We believe the new ranking algorithm is now more complex, taking into account a measure of activity in the application and not simply new installs per day. In particular, we believe the ranking now considers either Daily Active Users (DAU) or the ratio of Daily Active Users to Monthly Active Users, which is sometimes referred to as “the sticky factor.” As the chart below makes clear, apps that benefited from the change, like “myYearbook for Android,” are much more engaging for users than those that suffered, like “Tic Tac Toe.”
This conclusion appears to be born out by the fact that other apps known to engage users well, which would be expected to have relatively high DAU/MAU ratios, also increased in rank during the same time. For example, in the Social Free category, Seesmic went from #39 to #10, and Gowalla went from #78 to #18 – all virtually overnight.
Many have discussed Google’s recent change to its search algorithm, which targeted content farms in an attempt to improve search quality, but to date discussion of recent Android Market ranking changes has been minimal, despite the importance of these rankings to app developers. On Reddit, we found a single post pointing out a major improvement for an unofficial Reddit client, but it had received only 11 comments as of April 1. One reason for the lack of chatter is that fewer companies have insight into these rankings, a problem companies like Android App Tracker appear to be helping to solve.

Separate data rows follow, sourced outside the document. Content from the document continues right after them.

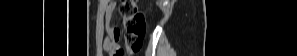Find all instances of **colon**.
<instances>
[{
  "label": "colon",
  "mask_w": 297,
  "mask_h": 56,
  "mask_svg": "<svg viewBox=\"0 0 297 56\" xmlns=\"http://www.w3.org/2000/svg\"><path fill=\"white\" fill-rule=\"evenodd\" d=\"M119 13L123 18L125 29V50L130 53L138 52L143 44L146 32L144 13L139 9L136 0H122L119 4ZM123 49L115 52L114 56H123Z\"/></svg>",
  "instance_id": "5ec220e1"
}]
</instances>
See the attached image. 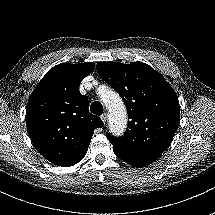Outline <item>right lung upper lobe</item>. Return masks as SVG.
I'll return each instance as SVG.
<instances>
[{"label": "right lung upper lobe", "instance_id": "1", "mask_svg": "<svg viewBox=\"0 0 215 215\" xmlns=\"http://www.w3.org/2000/svg\"><path fill=\"white\" fill-rule=\"evenodd\" d=\"M95 67L93 62L62 63L51 68L31 94L26 126L34 147L48 161L68 167L85 156L102 120L89 113V100L79 92L80 82Z\"/></svg>", "mask_w": 215, "mask_h": 215}]
</instances>
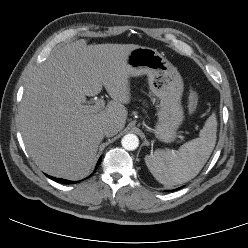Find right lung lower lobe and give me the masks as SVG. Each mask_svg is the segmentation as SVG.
Wrapping results in <instances>:
<instances>
[{
  "mask_svg": "<svg viewBox=\"0 0 248 248\" xmlns=\"http://www.w3.org/2000/svg\"><path fill=\"white\" fill-rule=\"evenodd\" d=\"M101 162V158L98 160L97 165H96V169L99 166ZM50 179L54 180L55 182L61 183V184H71V183H76L74 181H69V180H65V179H60V178H55L52 176L47 175Z\"/></svg>",
  "mask_w": 248,
  "mask_h": 248,
  "instance_id": "1",
  "label": "right lung lower lobe"
}]
</instances>
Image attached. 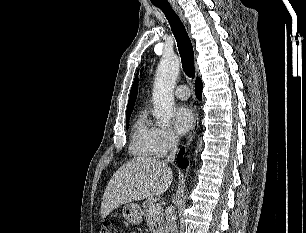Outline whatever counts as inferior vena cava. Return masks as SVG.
Segmentation results:
<instances>
[{
    "label": "inferior vena cava",
    "mask_w": 306,
    "mask_h": 233,
    "mask_svg": "<svg viewBox=\"0 0 306 233\" xmlns=\"http://www.w3.org/2000/svg\"><path fill=\"white\" fill-rule=\"evenodd\" d=\"M178 145V139L177 137H173L171 140V145H170V154L166 159V162H174L175 159V154L178 150L177 148ZM165 233H178V228L175 222V218L173 216V212L170 211L169 214L166 216V231Z\"/></svg>",
    "instance_id": "1"
}]
</instances>
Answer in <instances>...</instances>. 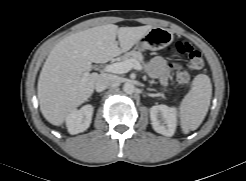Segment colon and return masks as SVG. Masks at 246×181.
I'll return each instance as SVG.
<instances>
[{"label": "colon", "instance_id": "colon-1", "mask_svg": "<svg viewBox=\"0 0 246 181\" xmlns=\"http://www.w3.org/2000/svg\"><path fill=\"white\" fill-rule=\"evenodd\" d=\"M168 54L184 55L188 59V64L193 70H201L204 67V60L201 53L190 43L185 41H177L172 46L167 47ZM176 81L180 85H186L190 81V75L185 67L177 70Z\"/></svg>", "mask_w": 246, "mask_h": 181}]
</instances>
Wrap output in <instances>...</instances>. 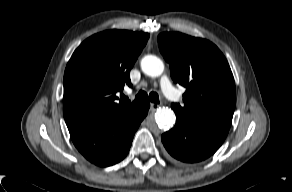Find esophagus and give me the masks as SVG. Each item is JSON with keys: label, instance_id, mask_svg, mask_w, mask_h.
I'll list each match as a JSON object with an SVG mask.
<instances>
[{"label": "esophagus", "instance_id": "34e87169", "mask_svg": "<svg viewBox=\"0 0 292 192\" xmlns=\"http://www.w3.org/2000/svg\"><path fill=\"white\" fill-rule=\"evenodd\" d=\"M159 107H160V105L157 104V103H151V104H150V109H151V111H155V110L158 109Z\"/></svg>", "mask_w": 292, "mask_h": 192}]
</instances>
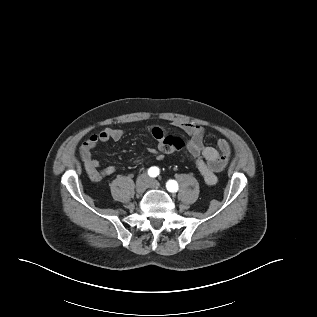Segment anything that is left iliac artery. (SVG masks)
Masks as SVG:
<instances>
[{"mask_svg": "<svg viewBox=\"0 0 317 317\" xmlns=\"http://www.w3.org/2000/svg\"><path fill=\"white\" fill-rule=\"evenodd\" d=\"M166 187L170 192H176L178 190V183L175 180H169L166 183Z\"/></svg>", "mask_w": 317, "mask_h": 317, "instance_id": "1", "label": "left iliac artery"}]
</instances>
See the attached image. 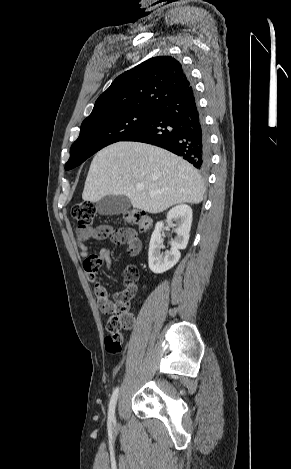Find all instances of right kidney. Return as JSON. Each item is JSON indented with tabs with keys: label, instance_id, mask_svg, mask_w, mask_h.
<instances>
[{
	"label": "right kidney",
	"instance_id": "ca27d5eb",
	"mask_svg": "<svg viewBox=\"0 0 291 469\" xmlns=\"http://www.w3.org/2000/svg\"><path fill=\"white\" fill-rule=\"evenodd\" d=\"M175 222L176 237L171 243V250L165 254L161 253L163 246L162 229L164 223L157 222L152 233L149 244V268L153 273L161 274L171 269L180 259V250L186 248L189 241V232L192 223V209L185 204L172 208L167 216L166 222Z\"/></svg>",
	"mask_w": 291,
	"mask_h": 469
}]
</instances>
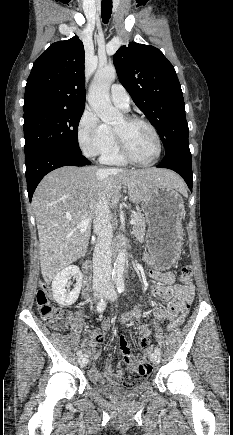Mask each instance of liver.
Here are the masks:
<instances>
[{
	"label": "liver",
	"mask_w": 233,
	"mask_h": 435,
	"mask_svg": "<svg viewBox=\"0 0 233 435\" xmlns=\"http://www.w3.org/2000/svg\"><path fill=\"white\" fill-rule=\"evenodd\" d=\"M121 185L128 188L130 200L147 199L157 186L185 192L183 180L174 172L148 168L126 170L94 166H64L47 174L36 188L32 208L39 236L41 274L46 282L81 258L90 239L89 225L81 232L78 225L97 214L99 195L114 208L119 203Z\"/></svg>",
	"instance_id": "6515ba94"
}]
</instances>
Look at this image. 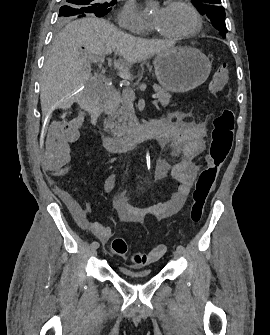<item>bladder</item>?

The Android team has acknowledged that they’ve been focused on the ranking algorithm, but only with tangential references in press outreach about their in-app billing product, leaving it up to the development community to sort it out. With in-app billing, it is now in Google’s best interest to highlight more engaging apps, as those apps are more likely to generate paying users.
We think the change is clearly a good thing for users and for creators of engaging applications, but it’s not a good thing for everyone. In particular, less game-able rankings mean that simply buying 50,000 low-quality, incented installs doesn’t guarantee you a top ranking anymore.
We hope that Apple makes the same change to their App Store, as rankings that depend on DAU and retention reward good apps with more users, encouraging the entire app development community to focus on improving engagement – not just spamming users or buying low-quality installs.